__About this exercise__
Restate word for word the entries below, starting at the line with "Tweets by @hvwinegoddess" and ending at the line with "10. Tie in the flooring.". Keep both end lines and omit the pictures.

__Saved entries__

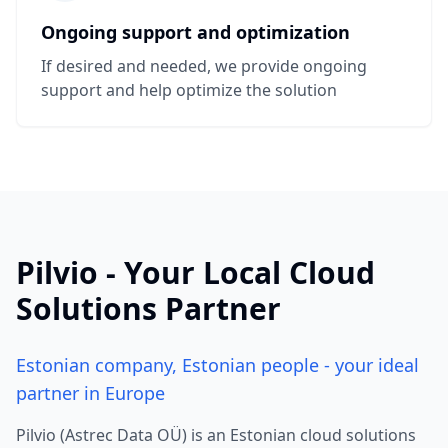
Ongoing support and optimization
If desired and needed, we provide ongoing
support and help optimize the solution
Pilvio - Your Local Cloud
Solutions Partner
Estonian company, Estonian people - your ideal
partner in Europe
Pilvio (Astrec Data OÜ) is an Estonian cloud solutions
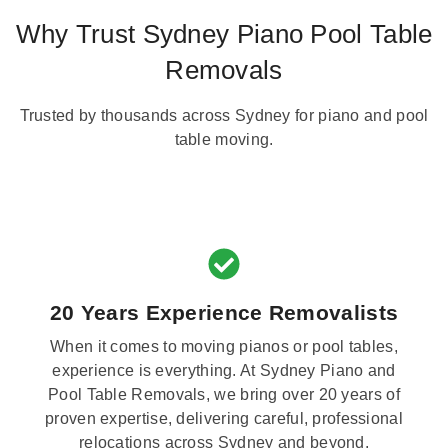
Why Trust Sydney Piano Pool Table
Removals
Trusted by thousands across Sydney for piano and pool
table moving.
20 Years Experience Removalists
When it comes to moving pianos or pool tables,
experience is everything. At Sydney Piano and
Pool Table Removals, we bring over 20 years of
proven expertise, delivering careful, professional
relocations across Sydney and beyond.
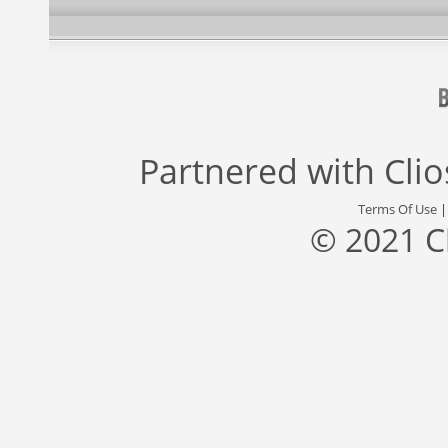
Partnered with
Cli
Terms Of Use
© 2021 C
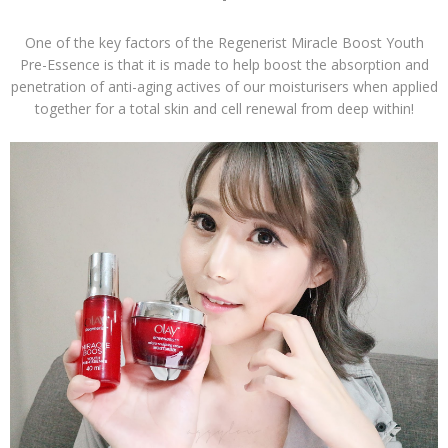
One of the key factors of the Regenerist Miracle Boost Youth
Pre-Essence is that it is made to help boost the absorption and
penetration of anti-aging actives of our moisturisers when applied
together for a total skin and cell renewal from deep within!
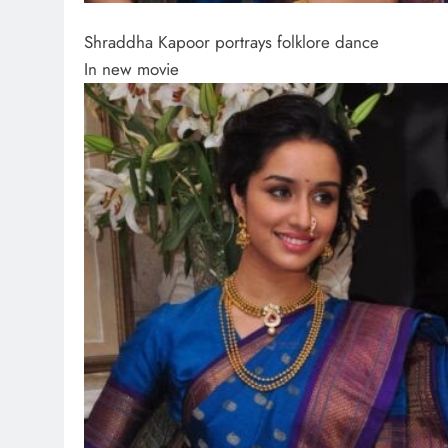
Shraddha Kapoor portrays folklore dance
In new movie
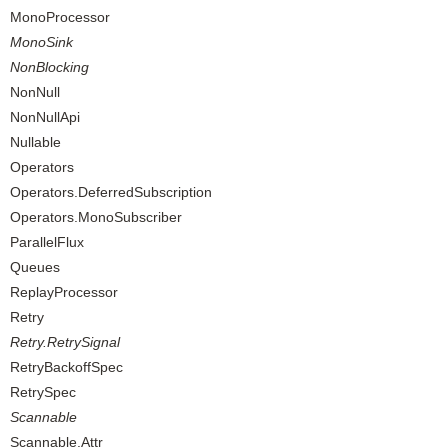
MonoProcessor
MonoSink
NonBlocking
NonNull
NonNullApi
Nullable
Operators
Operators.DeferredSubscription
Operators.MonoSubscriber
ParallelFlux
Queues
ReplayProcessor
Retry
Retry.RetrySignal
RetryBackoffSpec
RetrySpec
Scannable
Scannable.Attr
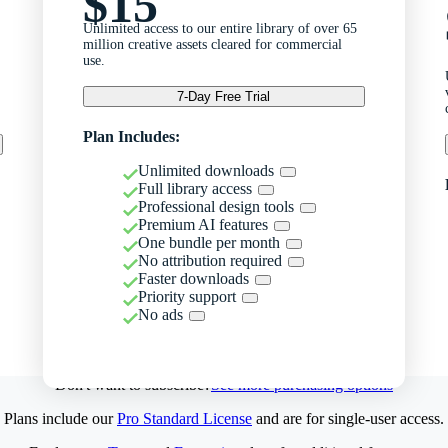
$15
Unlimited access to our entire library of over 65
million creative assets cleared for commercial
use.
7-Day Free Trial
Plan Includes:
Unlimited downloads
Full library access
Professional design tools
Premium AI features
One bundle per month
No attribution required
Faster downloads
Priority support
No ads
Don't want to subscribe?
See more purchasing options
Plans include our
Pro Standard License
and are for single-user access.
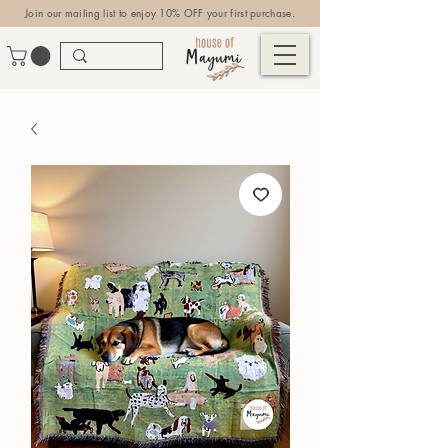
Join our mailing list to enjoy 10% OFF your first purchase.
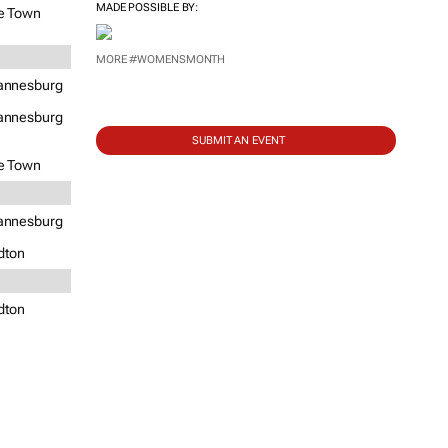
MADE POSSIBLE BY:
e Town
MORE #WOMENSMONTH
annesburg
annesburg
SUBMIT AN EVENT
e Town
annesburg
dton
dton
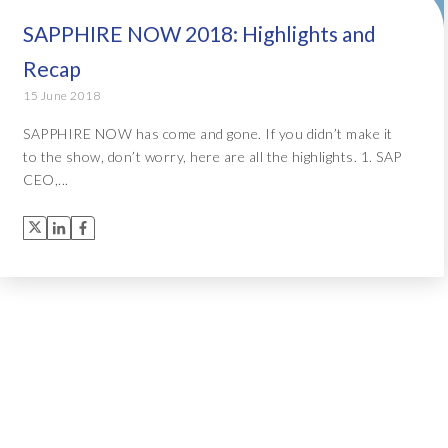
SAPPHIRE NOW 2018: Highlights and
Recap
15 June 2018
SAPPHIRE NOW has come and gone. If you didn’t make it
to the show, don’t worry, here are all the highlights. 1. SAP
CEO,...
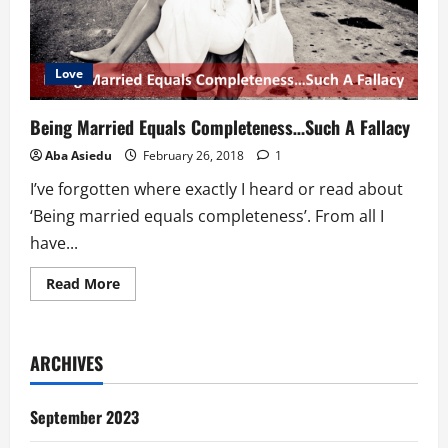
Love
Being Married Equals Completeness…Such A Fallacy
Aba Asiedu
February 26, 2018
1
I’ve forgotten where exactly I heard or read about
‘Being married equals completeness’. From all I
have...
Read
Read More
more
about
Being
Married
Equals
ARCHIVES
Completeness…
Such
A
Fallacy
September 2023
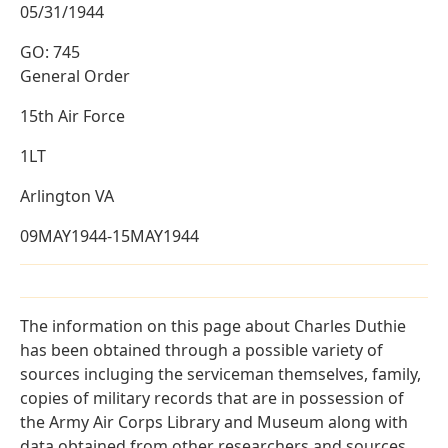
05/31/1944
GO: 745
General Order
15th Air Force
1LT
Arlington VA
09MAY1944-15MAY1944
The information on this page about Charles Duthie
has been obtained through a possible variety of
sources incluging the serviceman themselves, family,
copies of military records that are in possession of
the Army Air Corps Library and Museum along with
data obtained from other researchers and sources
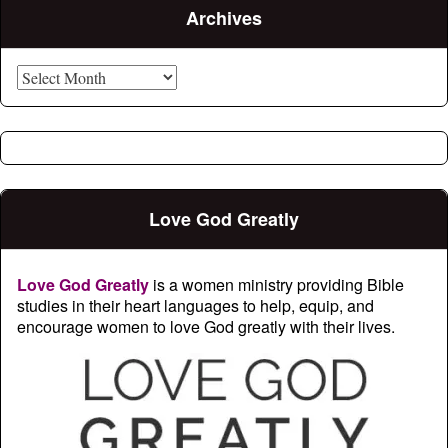
Archives
Archives
Love God Greatly
Love God Greatly
is a women ministry providing Bible
studies in their heart languages to help, equip, and
encourage women to love God greatly with their lives.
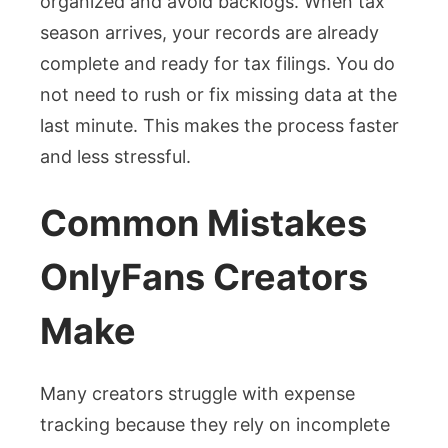
organized and avoid backlogs. When tax
season arrives, your records are already
complete and ready for tax filings. You do
not need to rush or fix missing data at the
last minute. This makes the process faster
and less stressful.
Common Mistakes
OnlyFans Creators
Make
Many creators struggle with expense
tracking because they rely on incomplete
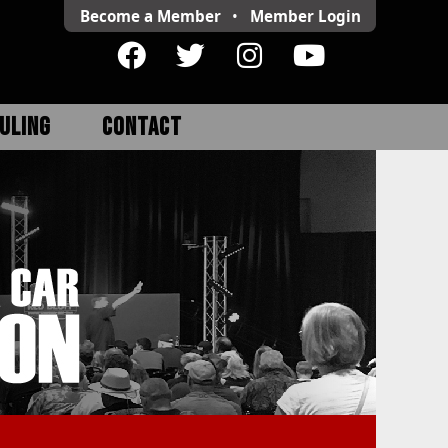
Become a Member
•
Member
Login
ULING
CONTACT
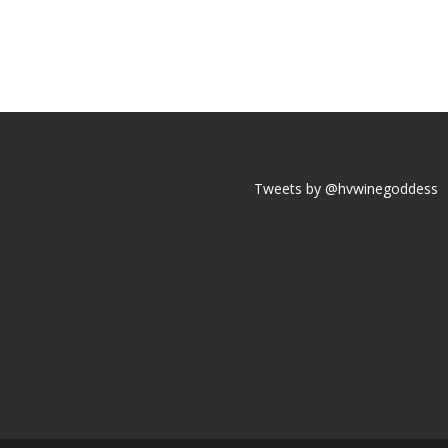
Tweets by @hvwinegoddess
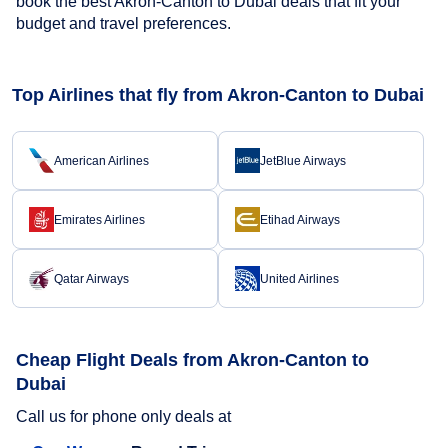
book the best Akron-Canton to Dubai deals that fit your
budget and travel preferences.
Top Airlines that fly from Akron-Canton to Dubai
American Airlines
JetBlue Airways
Emirates Airlines
Etihad Airways
Qatar Airways
United Airlines
Cheap Flight Deals from Akron-Canton to
Dubai
Call us for phone only deals at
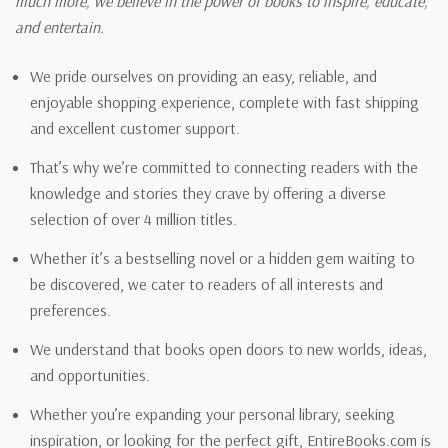
much more, we believe in the power of books to inspire, educate,
and entertain.
We pride ourselves on providing an easy, reliable, and
enjoyable shopping experience, complete with fast shipping
and excellent customer support.
That’s why we’re committed to connecting readers with the
knowledge and stories they crave by offering a diverse
selection of over 4 million titles.
Whether it’s a bestselling novel or a hidden gem waiting to
be discovered, we cater to readers of all interests and
preferences.
We understand that books open doors to new worlds, ideas,
and opportunities.
Whether you’re expanding your personal library, seeking
inspiration, or looking for the perfect gift, EntireBooks.com is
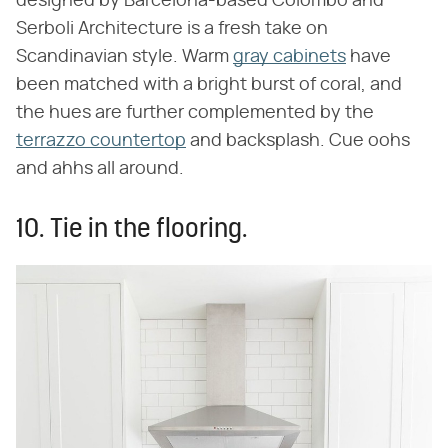
designed by Barcelona-based Colombo and
Serboli Architecture is a fresh take on
Scandinavian style. Warm
gray cabinets
have
been matched with a bright burst of coral, and
the hues are further complemented by the
terrazzo countertop
and backsplash. Cue oohs
and ahhs all around.
10. Tie in the flooring.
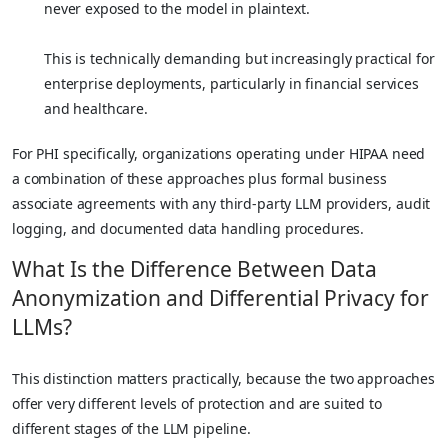
never exposed to the model in plaintext.
This is technically demanding but increasingly practical for
enterprise deployments, particularly in financial services
and healthcare.
For PHI specifically, organizations operating under HIPAA need
a combination of these approaches plus formal business
associate agreements with any third-party LLM providers, audit
logging, and documented data handling procedures.
What Is the Difference Between Data
Anonymization and Differential Privacy for
LLMs?
This distinction matters practically, because the two approaches
offer very different levels of protection and are suited to
different stages of the LLM pipeline.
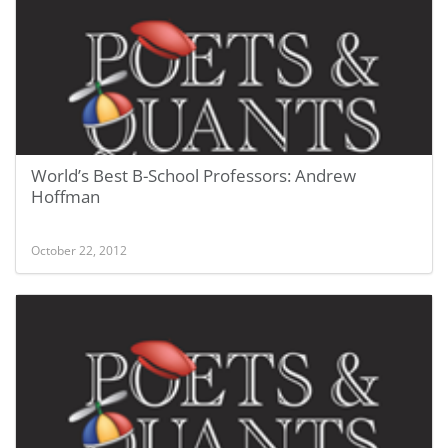
World’s Best B-School Professors: Andrew
Hoffman
October 22, 2012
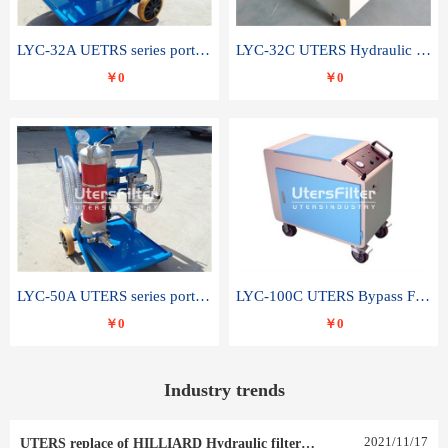
LYC-32A UETRS series portable oil filter
LYC-32C UTERS Hydraulic lubrication system oil tank type moving oil filter
￥0
￥0
LYC-50A UTERS series portable oil filter
LYC-100C UTERS Bypass Filter Oil Filter
￥0
￥0
Industry trends
2021
/
11
/
17
UTERS replace of HILLIARD Hydraulic filter element 0030 R 025 W 0030 R 020 V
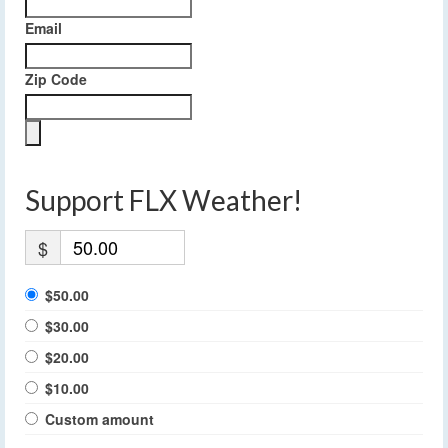
Email
Zip Code
Support FLX Weather!
$
$50.00
$30.00
$20.00
$10.00
Custom amount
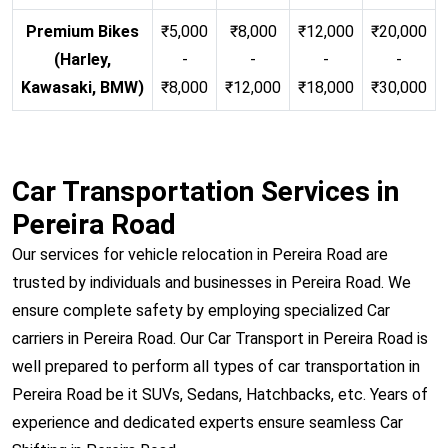
Premium Bikes
₹5,000
₹8,000
₹12,000
₹20,000
(Harley,
-
-
-
-
Kawasaki, BMW)
₹8,000
₹12,000
₹18,000
₹30,000
Car Transportation Services in
Pereira Road
Our services for vehicle relocation in Pereira Road are
trusted by individuals and businesses in Pereira Road. We
ensure complete safety by employing specialized Car
carriers in Pereira Road. Our Car Transport in Pereira Road is
well prepared to perform all types of car transportation in
Pereira Road be it SUVs, Sedans, Hatchbacks, etc. Years of
experience and dedicated experts ensure seamless Car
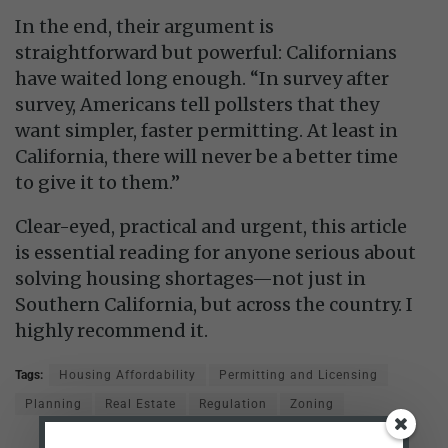
In the end, their argument is
straightforward but powerful: Californians
have waited long enough. “In survey after
survey, Americans tell pollsters that they
want simpler, faster permitting. At least in
California, there will never be a better time
to give it to them.”
Clear-eyed, practical and urgent, this article
is essential reading for anyone serious about
solving housing shortages—not just in
Southern California, but across the country. I
highly recommend it.
Tags:
Housing Affordability
Permitting and Licensing
Planning
Real Estate
Regulation
Zoning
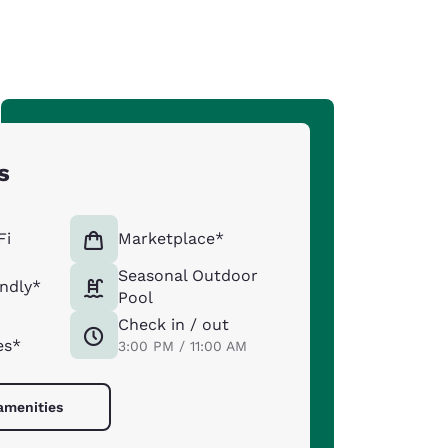
s
Fi
Marketplace*
Seasonal Outdoor
endly*
Pool
Check in / out
es*
3:00 PM / 11:00 AM
 amenities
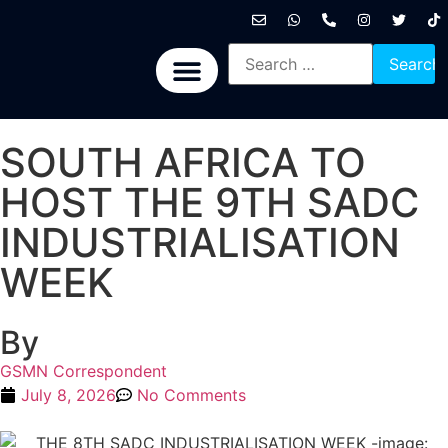
International News
National News
Politics News
Economic News
Sports, Arts & Culture
BRICS + News
SOUTH AFRICA TO
HOST THE 9TH SADC
INDUSTRIALISATION
WEEK
By
GSMN Correspondent
July 8, 2026
No Comments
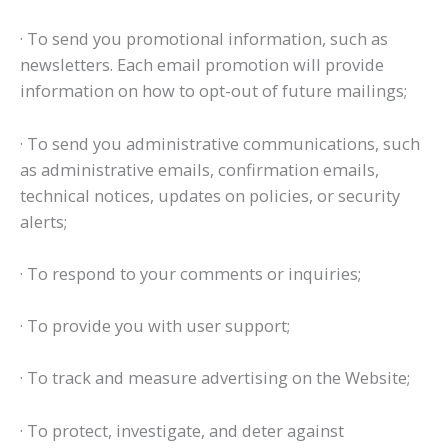
· To send you promotional information, such as
newsletters. Each email promotion will provide
information on how to opt-out of future mailings;
· To send you administrative communications, such
as administrative emails, confirmation emails,
technical notices, updates on policies, or security
alerts;
· To respond to your comments or inquiries;
· To provide you with user support;
· To track and measure advertising on the Website;
· To protect, investigate, and deter against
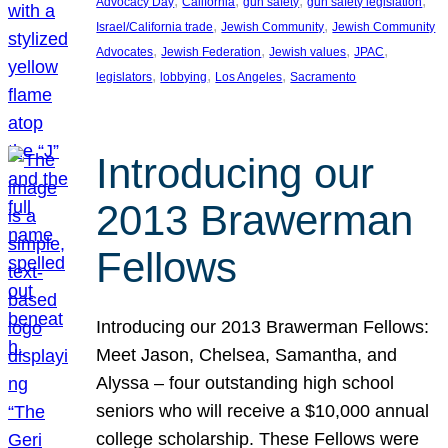
, 
, 
, 
, 
Advocacy Day
California
gun safety
gun safety legislation
, 
, 
Israel/California trade
Jewish Community
Jewish Community
, 
, 
, 
, 
Advocates
Jewish Federation
Jewish values
JPAC
, 
, 
, 
legislators
lobbying
Los Angeles
Sacramento
Introducing our
2013 Brawerman
Fellows
Introducing our 2013 Brawerman Fellows:
Meet Jason, Chelsea, Samantha, and
Alyssa – four outstanding high school
seniors who will receive a $10,000 annual
college scholarship. These Fellows were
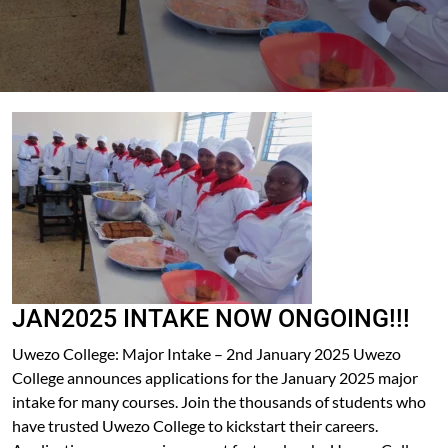
JAN2025 INTAKE NOW ONGOING!!!
Uwezo College: Major Intake – 2nd January 2025 Uwezo
College announces applications for the January 2025 major
intake for many courses. Join the thousands of students who
have trusted Uwezo College to kickstart their careers.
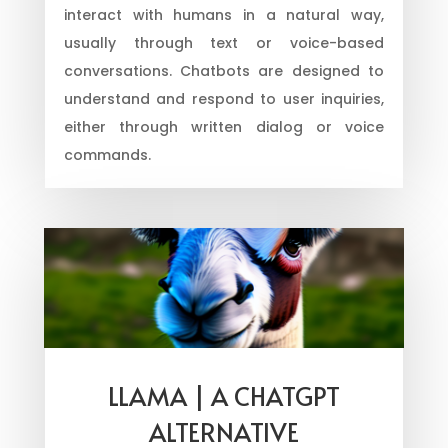
interact with humans in a natural way,
usually through text or voice-based
conversations. Chatbots are designed to
understand and respond to user inquiries,
either through written dialog or voice
commands.
LLAMA | A CHATGPT
ALTERNATIVE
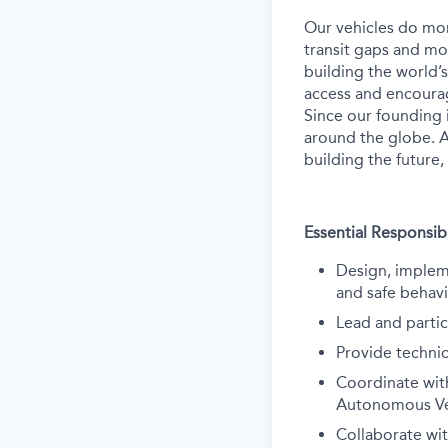
Our vehicles do mor
transit gaps and mo
building the world’
access and encourag
Since our founding 
around the globe. A
building the future,
Essential Responsibi
Design, impleme
and safe behav
Lead and partic
Provide technic
Coordinate wit
Autonomous Veh
Collaborate wi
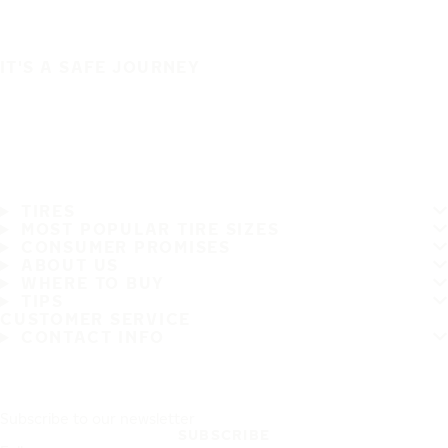
IT'S A SAFE JOURNEY
TIRES
MOST POPULAR TIRE SIZES
CONSUMER PROMISES
ABOUT US
WHERE TO BUY
TIPS
CUSTOMER SERVICE
CONTACT INFO
Subscribe to our newsletter
SUBSCRIBE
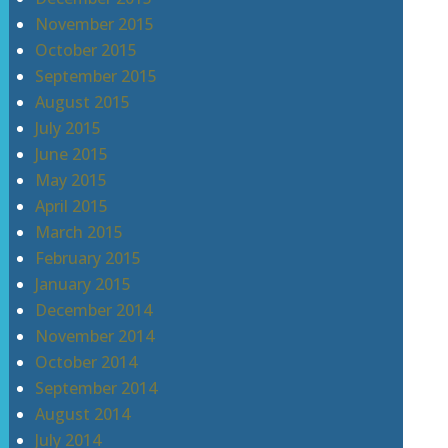
November 2015
October 2015
September 2015
August 2015
July 2015
June 2015
May 2015
April 2015
March 2015
February 2015
January 2015
December 2014
November 2014
October 2014
September 2014
August 2014
July 2014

__Solution below__
Tweets by @hvwinegoddess
book the best Akron-Canton to Dubai deals that fit your
budget and travel preferences.
Top Airlines that fly from Akron-Canton to Dubai
American Airlines
JetBlue Airways
Emirates Airlines
Etihad Airways
Qatar Airways
United Airlines
Cheap Flight Deals from Akron-Canton to
Dubai
Call us for phone only deals at
much more, we believe in the power of books to inspire, educate,
and entertain.
We pride ourselves on providing an easy, reliable, and
enjoyable shopping experience, complete with fast shipping
and excellent customer support.
That’s why we’re committed to connecting readers with the
knowledge and stories they crave by offering a diverse
selection of over 4 million titles.
Whether it’s a bestselling novel or a hidden gem waiting to
be discovered, we cater to readers of all interests and
preferences.
We understand that books open doors to new worlds, ideas,
and opportunities.
Whether you’re expanding your personal library, seeking
inspiration, or looking for the perfect gift, EntireBooks.com is
designed by Barcelona-based Colombo and
Serboli Architecture is a fresh take on
Scandinavian style. Warm
gray cabinets
have
been matched with a bright burst of coral, and
the hues are further complemented by the
terrazzo countertop
and backsplash. Cue oohs
and ahhs all around.
10. Tie in the flooring.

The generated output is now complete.